Ausweitung der Mautpflicht: Kreis hebt Durchfahrtssperren für Lkw in Lichtenau und Salzkotten auf
Lastwagen dürfen durch Orte fahren

Salzkotten/Lichtenau (WB). Künftig dürfen wieder Lastwagen durch Lichtenau und Salzkotten fahren. Das seit 2006 bestehende Durchfahrtsverbot soll zum 1. Juli aufgehoben werden. Hintergrund ist die Ausweitung der Lkw-Mautpflicht: Vom 1. Juli an gilt sie auf allen Bundesstraßen. Mautpflichtig sind Lkw von 7,5 Tonnen zulässigem Gesamtgewicht an.

Samstag, 16.06.2018, 05:24 Uhr aktualisiert: 16.06.2018, 05:30 Uhr
An dieses Bild müssen sich Anwohner der B1 vielleicht wieder gewöhnen: Lastwagen im Stadtverkehr. Foto:
An dieses Bild müssen sich Anwohner der B1 vielleicht wieder gewöhnen: Lastwagen im Stadtverkehr.

»Die Durchfahrtssperren für Schwerlasttransporter auf der B 68, B 7 sowie B 1 machen dann keinen Sinn mehr, weil es sich nicht mehr rechnet, von der Autobahn abzufahren«, sagt der Ordnungsdezernent des Kreises Paderborn, Michael Beninde. Die Verbotsschilder werden Anfang Juli abgebaut. »Wir behalten die Verkehrssituation gleichwohl im Blick und werden die Vorher-Nachher-Situation durch Verkehrszählungen begleiten«, kündigt Beninde an.

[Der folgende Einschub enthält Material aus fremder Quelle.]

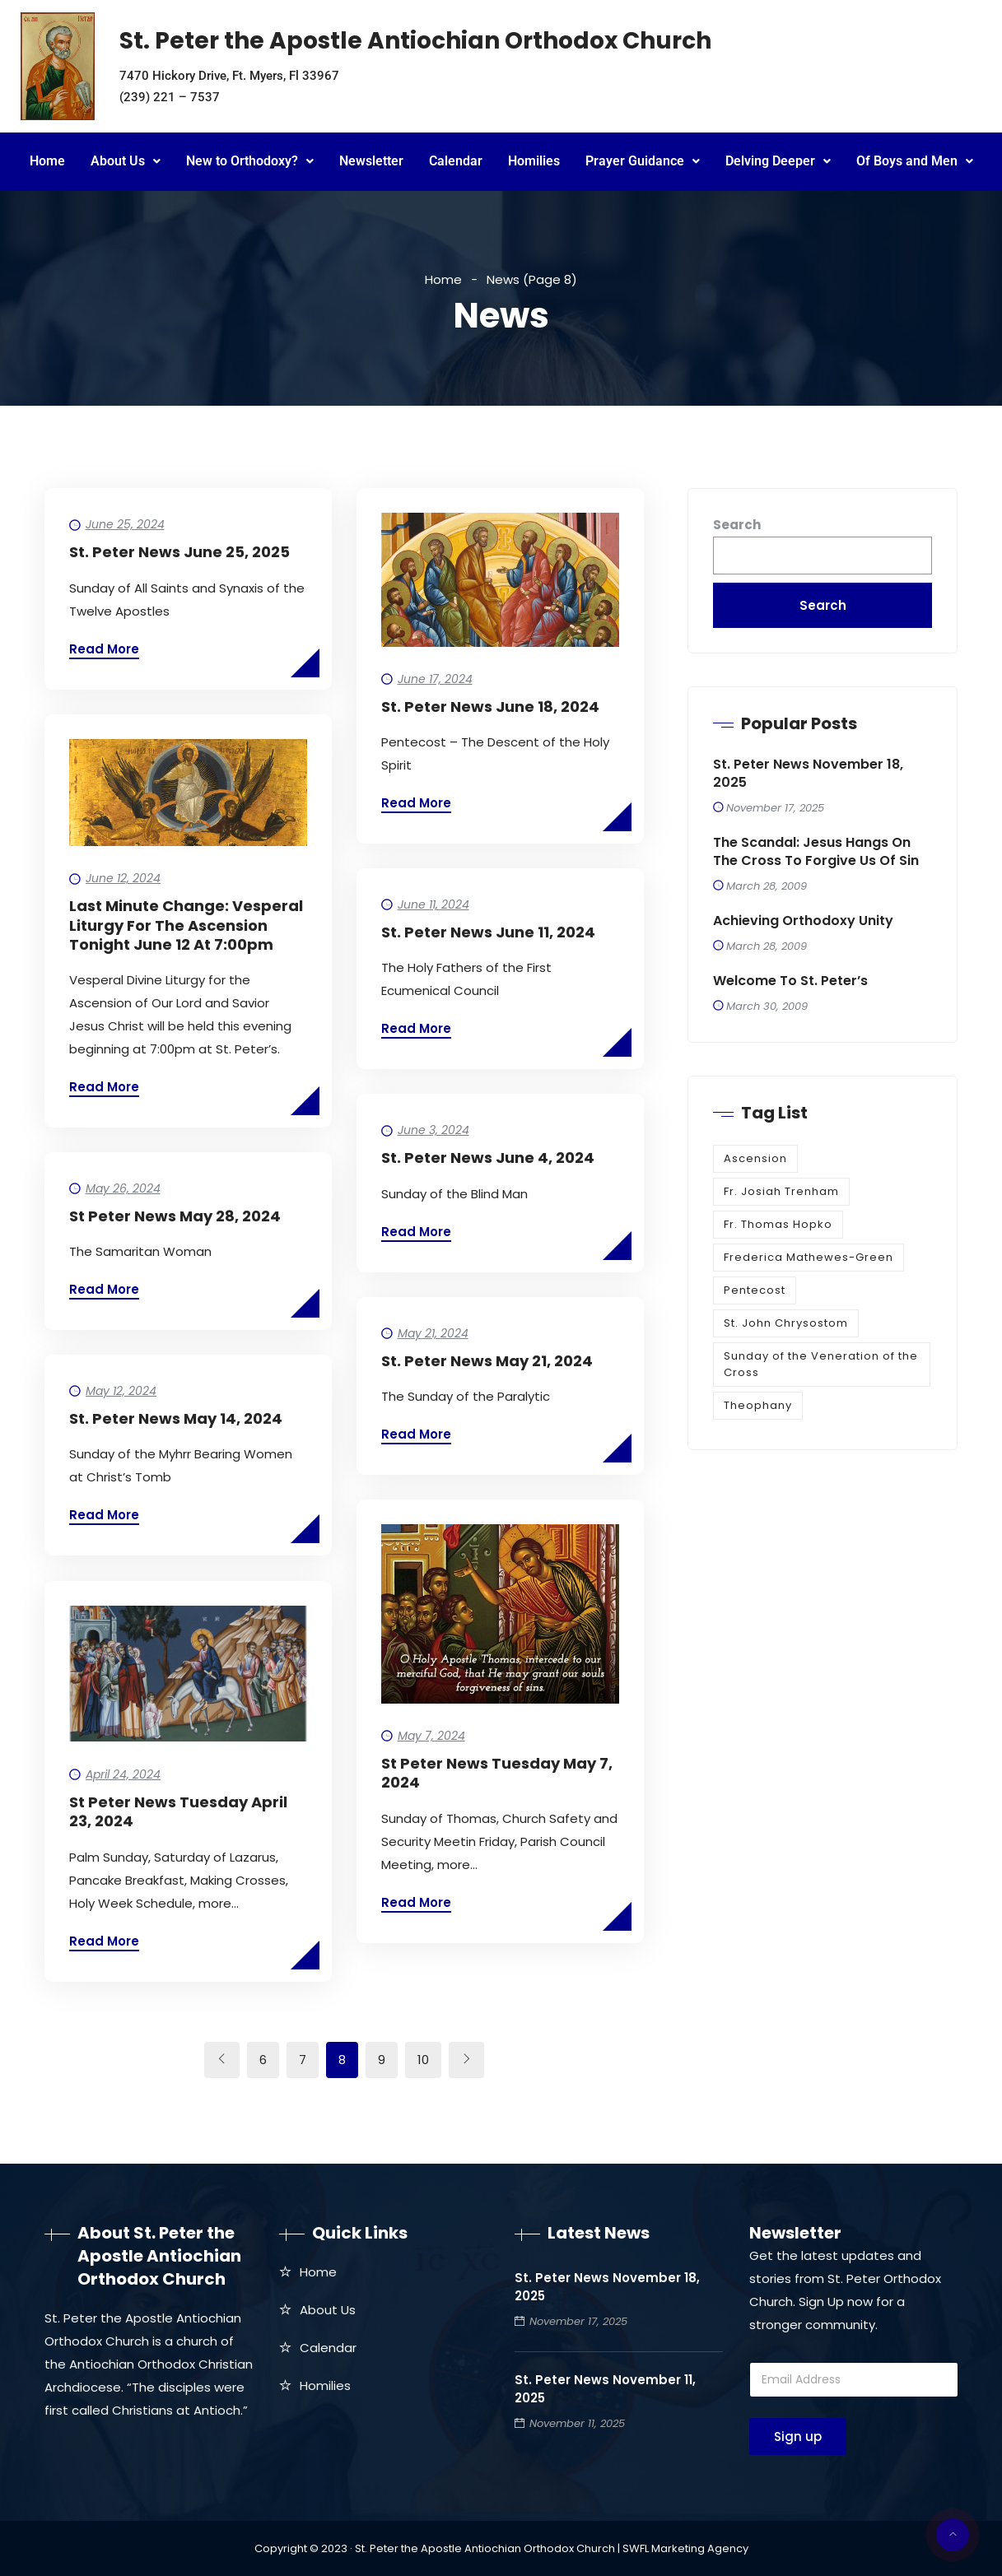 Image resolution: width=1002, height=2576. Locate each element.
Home (47, 161)
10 (423, 2059)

Am 1. Januar 2005 war eine Mautpflicht für Lkw ab zwölf Tonnen zulässigem Gesamtgewicht eingeführt worden. Sie galt seinerzeit für Bundesautobahnen und einige stark frequentierte Bundesstraßen. Viele Lkw-Fahrer bogen daraufhin von der A 33 und A 44 ab: In den Innenstädten von Lichtenau und Salzkotten nahm der Schwerlastverkehr dramatisch zu. Durch beide Städte führen Bundesstraßen (B 68 durch Lichtenau, B 1 durch Salzkotten). Landrat Manfred Müller und die damaligen Bürgermeister der Städte Lichtenau und Salzkotten hatten sich daraufhin beim Landesverkehrsministerium dafür eingesetzt, die Strecken B 68, B 7 zwischen Paderborn, Lichtenau und Warburg sowie die B 1 zwischen Paderborn und Ortsausgang Salzkotten für Schwerlasttransporter zu sperren.

Von der Mautsperrung nicht erfasst waren örtliche Ziel- und Quellverkehre. Letztere dürfen im Umkreis von 75 Kilometern des Beladeortes die Bundesstraßen B 1, B 68 und B 7 befahren. Im Ergebnis konnte der Lkw-Verkehr halbiert, die Innenstädte von Lichtenau und Salzkotten deutlich entlastet werden.

Um einen Vorher-Nachher-Vergleich durchführen zu können, sind bereits in diesem Frühjahr Verkehrszählungen durchgeführt worden: An der B 1, Lange Straße in Salzkotten, wurden im Zeitraum 2. bis 9. Mai 5924 Lkw und Lastzüge gezählt. An der B 64, Ortsmitte Lichtenau, waren im Zeitraum 9. bis 16. April insgesamt 3999 Lkw und Lastzüge unterwegs. An der B 64, Ortsmitte in Kleinenberg, wurden im Zeitraum 30. Mai bis 7. Juni 3432 Lkw und Lastzüge gezählt. »Wir gehen nicht davon aus, dass der Schwerlastverkehr nach Aufhebung der Durchfahrtverbote zunehmen wird. Denn ob Autobahn oder Bundesstraße: Die Maut ist in jedem Fall fällig«, bekräftigt Beninde abschließend.